- Born: November 22, 1885 Hartford, Connecticut, US
- Died: August 16, 1929 (aged 43) Hartford, Connecticut, US
- Burial place: Mount Saint Benedict Cemetery, Bloomfield, Connecticut
- Military career
- Allegiance: United States of America
- Branch: United States Navy
- Rank: Machinist's Mate Second Class
- Unit: USS Pampanga
- Conflicts: Moro Rebellion Philippine–American War
- Awards: Medal of Honor

= George Francis Henrechon =

United States Navy Medal of Honor recipient

George Francis Henrechon (November 22, 1885 - August 16, 1929) was a United States Navy sailor who received the Medal of Honor for actions during the Moro Rebellion in the Philippine–American War.

He is buried at Mount Saint Benedict Cemetery, Bloomfield, Connecticut.

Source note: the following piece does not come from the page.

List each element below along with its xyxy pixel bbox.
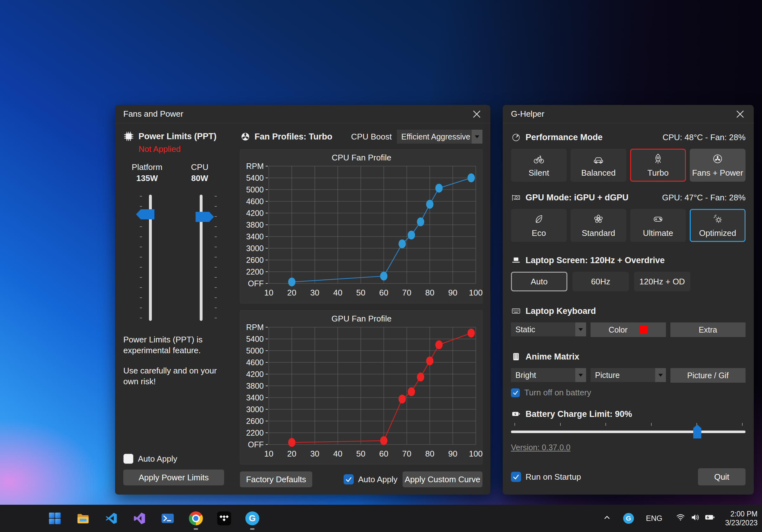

==Medal of Honor citation==
Rank and organization: Machinist's Mate Second Class, U.S. Navy. Born: November 22, 1885, Hartford, Conn. Accredited to: California. G.O. No.: 138, December 13, 1911

Citation:
While attached to the , Henrechon was one of a shore party moving in to capture Mundang, Philippine Islands, on 24 September 1911. Ordered to take station within 100 yards of a group of nipa huts close to the trail, Henrechon advanced and stood guard as the leader and his scout party first searched the surrounding deep grasses, then moved into the open area before the huts. Instantly enemy Moros opened point-blank fire on the exposed men and approximately 20 Moros rushed the small group from inside the huts and from other concealed positions. Henrechon, responding to the calls for help, was one of the first on the scene. When his rifle jammed after the first shot, he closed in with rifle, using it as a club to break the stock over the head of the nearest Moro and then, drawing his pistol, started in pursuit of the fleeing outlaws. Henrechon's aggressive charging of the enemy under heavy fire and in the face of great odds contributed materially to the success of the engagement.